Reproduce all the entries exactly and keep the pictures out.

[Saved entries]
——————————

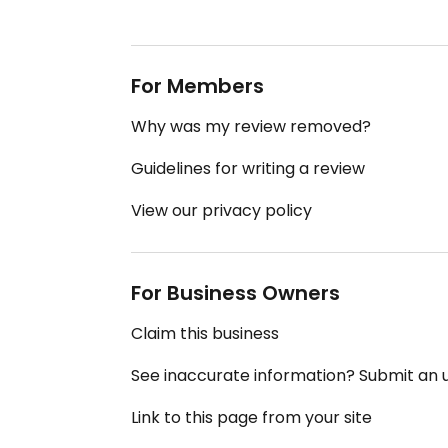
For Members
Why was my review removed?
Guidelines for writing a review
View our privacy policy
For Business Owners
Claim this business
See inaccurate information? Submit an
Link to this page from your site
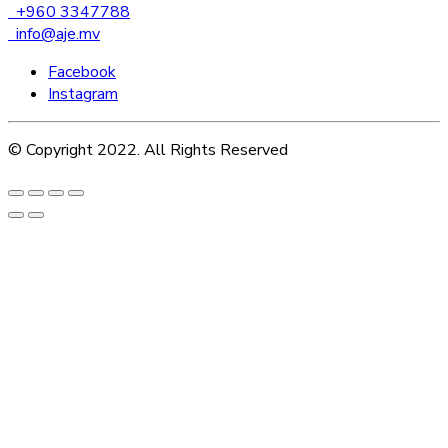
+960 3347788
info@aje.mv
Facebook
Instagram
© Copyright 2022. All Rights Reserved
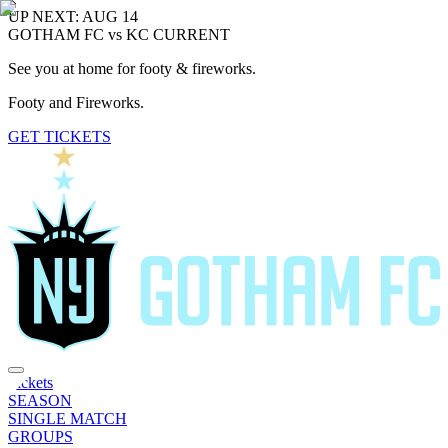
UP NEXT: AUG 14
GOTHAM FC vs KC CURRENT
See you at home for footy & fireworks.
Footy and Fireworks.
GET TICKETS
Tickets
SEASON
SINGLE MATCH
GROUPS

——————————

» Response to the task
For Members
Why was my review removed?
Guidelines for writing a review
View our privacy policy
For Business Owners
Claim this business
See inaccurate information? Submit an
Link to this page from your site
+960 3347788
info@aje.mv
Facebook
Instagram
© Copyright 2022. All Rights Reserved
UP NEXT: AUG 14
GOTHAM FC vs KC CURRENT
See you at home for footy & fireworks.
Footy and Fireworks.
GET TICKETS
Tickets
SEASON
SINGLE MATCH
GROUPS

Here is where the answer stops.